Top of MATERIAL FOR THIS EXERCISE
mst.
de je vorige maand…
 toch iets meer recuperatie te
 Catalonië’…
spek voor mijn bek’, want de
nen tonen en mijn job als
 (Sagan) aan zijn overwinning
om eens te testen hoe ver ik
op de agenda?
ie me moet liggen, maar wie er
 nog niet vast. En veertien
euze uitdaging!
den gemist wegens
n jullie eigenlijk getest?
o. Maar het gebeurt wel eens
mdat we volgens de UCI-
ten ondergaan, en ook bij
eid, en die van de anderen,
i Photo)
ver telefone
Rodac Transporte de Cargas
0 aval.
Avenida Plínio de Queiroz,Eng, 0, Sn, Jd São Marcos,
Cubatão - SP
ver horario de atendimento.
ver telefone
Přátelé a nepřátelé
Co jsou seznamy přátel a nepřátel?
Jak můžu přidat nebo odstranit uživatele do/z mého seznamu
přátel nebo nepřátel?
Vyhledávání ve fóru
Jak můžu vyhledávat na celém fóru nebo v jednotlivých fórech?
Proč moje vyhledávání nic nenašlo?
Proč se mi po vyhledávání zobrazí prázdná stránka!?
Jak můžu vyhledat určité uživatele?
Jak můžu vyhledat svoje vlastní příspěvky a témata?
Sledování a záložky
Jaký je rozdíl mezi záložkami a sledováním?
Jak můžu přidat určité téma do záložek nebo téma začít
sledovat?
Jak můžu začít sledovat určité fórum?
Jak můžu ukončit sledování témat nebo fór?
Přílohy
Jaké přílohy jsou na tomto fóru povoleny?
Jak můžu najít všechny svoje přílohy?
Bottom of MATERIAL FOR THIS EXERCISE
Top of MATERIAL FOR THIS EXERCISE
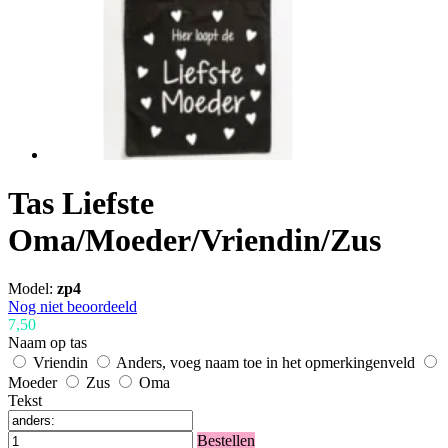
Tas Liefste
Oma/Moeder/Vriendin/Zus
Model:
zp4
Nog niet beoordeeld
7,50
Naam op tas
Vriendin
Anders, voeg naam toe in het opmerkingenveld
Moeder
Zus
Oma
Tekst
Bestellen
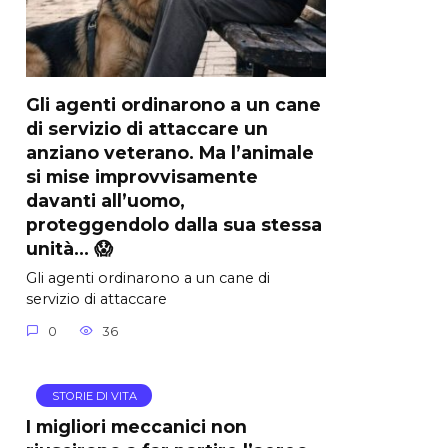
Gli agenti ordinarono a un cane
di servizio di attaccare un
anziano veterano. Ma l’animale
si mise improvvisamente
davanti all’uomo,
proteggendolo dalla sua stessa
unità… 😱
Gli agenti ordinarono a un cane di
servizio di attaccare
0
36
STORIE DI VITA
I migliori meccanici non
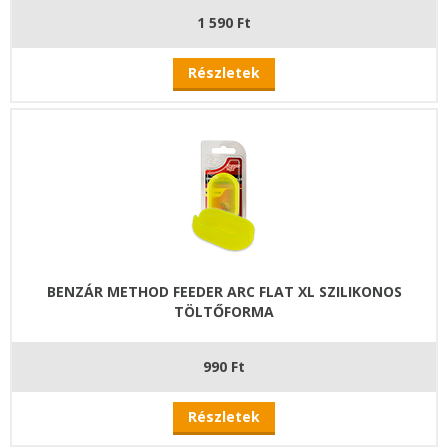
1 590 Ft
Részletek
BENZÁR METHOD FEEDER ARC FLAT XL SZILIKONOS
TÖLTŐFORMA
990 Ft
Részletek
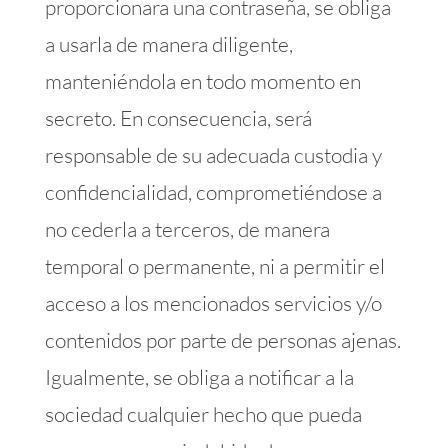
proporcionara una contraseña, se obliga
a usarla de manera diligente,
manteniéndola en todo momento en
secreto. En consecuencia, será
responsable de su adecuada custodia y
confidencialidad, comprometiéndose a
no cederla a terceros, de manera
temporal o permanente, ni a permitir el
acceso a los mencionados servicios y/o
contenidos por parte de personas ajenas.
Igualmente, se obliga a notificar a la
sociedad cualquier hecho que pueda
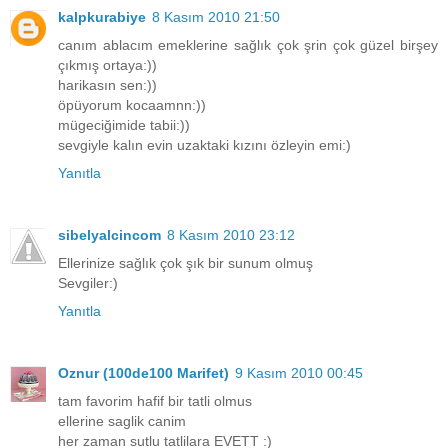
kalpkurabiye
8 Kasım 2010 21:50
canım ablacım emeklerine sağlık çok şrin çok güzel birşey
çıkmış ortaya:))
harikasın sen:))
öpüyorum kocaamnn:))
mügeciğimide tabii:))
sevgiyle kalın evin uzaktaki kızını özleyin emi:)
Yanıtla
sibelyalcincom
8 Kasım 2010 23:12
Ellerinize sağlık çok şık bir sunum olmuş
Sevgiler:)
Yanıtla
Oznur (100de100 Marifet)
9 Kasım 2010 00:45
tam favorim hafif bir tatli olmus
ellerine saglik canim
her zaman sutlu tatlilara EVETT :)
Bottom of MATERIAL FOR THIS EXERCISE
◆ GOAL OF THE EXERCISE: Your answer should be the lines above, from the line containing "Jak můžu začít sledovat určité fórum?" up to and including the line containing "Jak můžu najít všechny svoje přílohy?", reproduced exactly and with nothing else.

◆ EXERCISE RESULT:
Jak můžu začít sledovat určité fórum?
Jak můžu ukončit sledování témat nebo fór?
Přílohy
Jaké přílohy jsou na tomto fóru povoleny?
Jak můžu najít všechny svoje přílohy?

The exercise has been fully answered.